Rules File

The .gate file format is the on-disk representation of pydepgate’s rules engine. This page is the formal specification: discovery, parsing, schema, validation, and precedence. For task-oriented walkthroughs (suppressing a specific signal, lowering a severity, restricting to a path), see Custom Rules.

File discovery

When pydepgate scan runs, it walks four locations in order and loads the first match. Locations later in the order are reported as also_found but not loaded. The walk is implemented in discover_rules_files in src/pydepgate/rules/loader.py.

  1. The explicit path passed via --rules-file PATH.
  2. The path in the PYDEPGATE_RULES_FILE environment variable.
  3. ./pydepgate.gate (the current working directory).
  4. <sys.prefix>/pydepgate.gate (the active virtual environment root).

A file must end with the suffix .gate to be loadable. Passing a path with a different extension raises a load error rather than silently failing.

Format detection

pydepgate auto-detects whether the file is JSON or TOML by attempting JSON first and falling back to TOML on parse failure. The file extension does not determine the format; the content does.

JSON files should declare their format and version explicitly with two top-level keys:

{
  "_pydepgate_format": "json",
  "_pydepgate_version": 1,
  "rules": [ ... ]
}

Both declaration keys are optional. The loader emits a warning when either is missing but loads the file anyway. If _pydepgate_format is set to a value other than "json", or _pydepgate_version is set to a value other than 1, the load fails.

TOML files have no format-declaration keys. TOML’s comment-only top-level grammar cannot host them. Any valid TOML file is treated as version 1.

File structure

JSON

Rules live in a top-level rules array (plural):

{
  "_pydepgate_format": "json",
  "_pydepgate_version": 1,
  "rules": [
    {
      "id": "example",
      "signal_id": "DYN002",
      "action": "set_severity",
      "severity": "critical"
    }
  ]
}

TOML

Rules use the array-of-tables syntax under the key rule (singular, not rules):

[[rule]]
id = "example"
signal_id = "DYN002"
action = "set_severity"
severity = "critical"

A common mistake is writing [[rules]] in a TOML file. The loader reads data.get("rule", []) for TOML format; a file with [[rules]] parses successfully but contributes zero rules to the engine.

Rule schema

Every rule is an object with these fields. The complete valid-field set is defined as _VALID_RULE_FIELDS in src/pydepgate/rules/loader.py.

Identity

Field Type Required Description
id string recommended A short stable identifier for the rule. The loader prefixes it with the source name in uppercase, so id = "MY_RULE" from a user file becomes USER_MY_RULE in output. If omitted, an auto-generated identifier is used.
explain string no Human-readable rationale for the rule, displayed by pydepgate explain <rule-id>.

Match fields

A rule matches a signal when every non-null match field matches.
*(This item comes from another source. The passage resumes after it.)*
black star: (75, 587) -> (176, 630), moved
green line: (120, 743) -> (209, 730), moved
A rule with no match fields is a catch-all that matches every signal (rare but sometimes useful).

Field Type Description
signal_id string Exact match against Signal.signal_id. For example, "DYN002", "ENC001", "DENS010".
analyzer string Exact match against Signal.analyzer. Matches every signal from one analyzer. Values are the analyzer module names: encoding_abuse, dynamic_execution, string_ops, suspicious_stdlib, code_density.
file_kind string Match against the triage decision’s FileKind. Allowed values listed below.
scope string Match against Signal.scope. Allowed values listed below.
path_glob string Match against the file’s internal path within the artifact using fnmatch glob syntax. For example, "tests/**" or "vendor/*.py".
context_contains object Legacy match against entries in Signal.context. Each {key: value} is shimmed at construction time into an eq predicate. Prefer context_predicates for new rules.
context_predicates object Structured predicates over Signal.context fields. See Context predicates below.

Effect fields

Every rule must specify an action and may carry effect-specific fields.
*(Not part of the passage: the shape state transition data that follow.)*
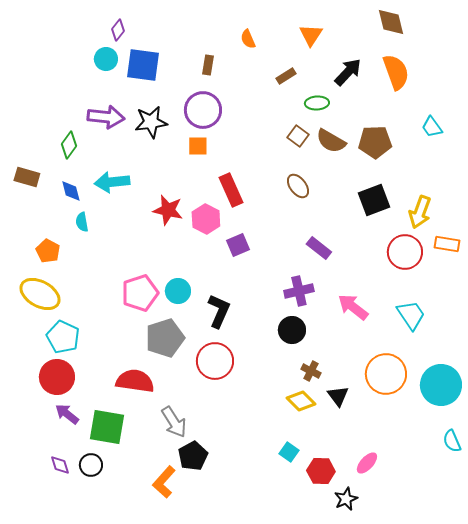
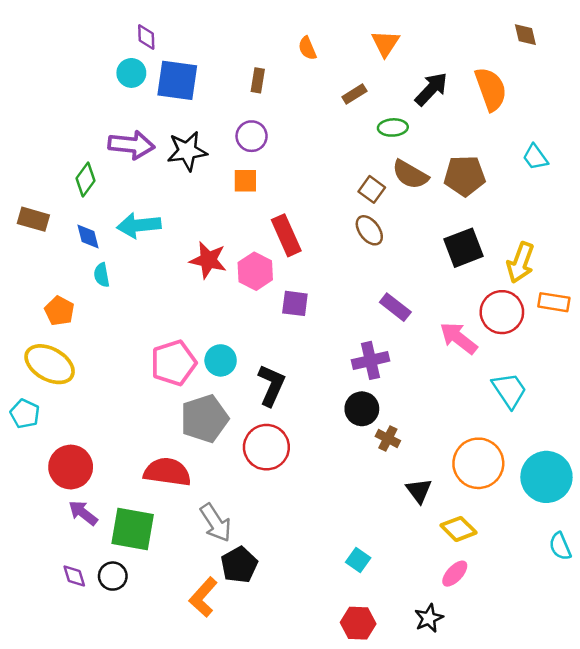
brown diamond: (391, 22) -> (525, 35), moved, size x0.7
purple diamond: (118, 30) -> (146, 37), turned -40
purple circle: (203, 110) -> (252, 136), size x0.7
brown square: (298, 136) -> (372, 189), moved
purple square: (238, 245) -> (295, 303), turned 30
pink arrow: (353, 307) -> (459, 338), moved
cyan pentagon: (63, 337) -> (25, 414), moved, size x0.7
brown cross: (311, 371) -> (388, 439), moved
yellow diamond: (301, 401) -> (459, 529), moved
red hexagon: (321, 471) -> (358, 623), moved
Field Type Required Description
action string yes One of suppress, set_severity, set_description.
severity string when action = "set_severity" Target severity. Allowed values listed below.
description string when action = "set_description" Replacement description text for the finding.

Allowed values

action

Value Effect
suppress The signal still fires but does not produce an active finding. The suppression is recorded in suppressed_findings for audit visibility.
set_severity The finding is produced at the severity given in the severity field. Overrides the mechanical confidence-to-severity fallback.
set_description The finding’s description text is replaced with the description field. Severity falls back to the mechanical confidence-to-severity mapping unless another matching rule sets it.

severity

info, low, medium, high, critical.

file_kind

pth, setup_py, init_py, sitecustomize, usercustomize, library_py, entry_points.
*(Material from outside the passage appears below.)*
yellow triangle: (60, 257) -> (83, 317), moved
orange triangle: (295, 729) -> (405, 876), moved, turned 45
The skip value also exists in the FileKind enum but represents files the triage layer decided not to analyze. A rule with file_kind = "skip" will never match any signal in practice.

scope

module, class_body, function, nested_function, unknown.

Lowercased. Case-insensitive on input but always reported lowercase in the loaded rule.

Context predicates

context_predicates matches against specific fields of the signal’s context dictionary. Each predicate is a one-key mapping where the key is an operator and the value is the comparand.

[[rule]]
id = "escalate-huge-base64"
signal_id = "DENS010"
action = "set_severity"
severity = "critical"
context_predicates = { length = { gte = 10240 } }

This matches DENS010 signals whose context.length is 10240 or greater.

Operators

The complete operator set is defined as VALID_OPERATORS in src/pydepgate/rules/base.py.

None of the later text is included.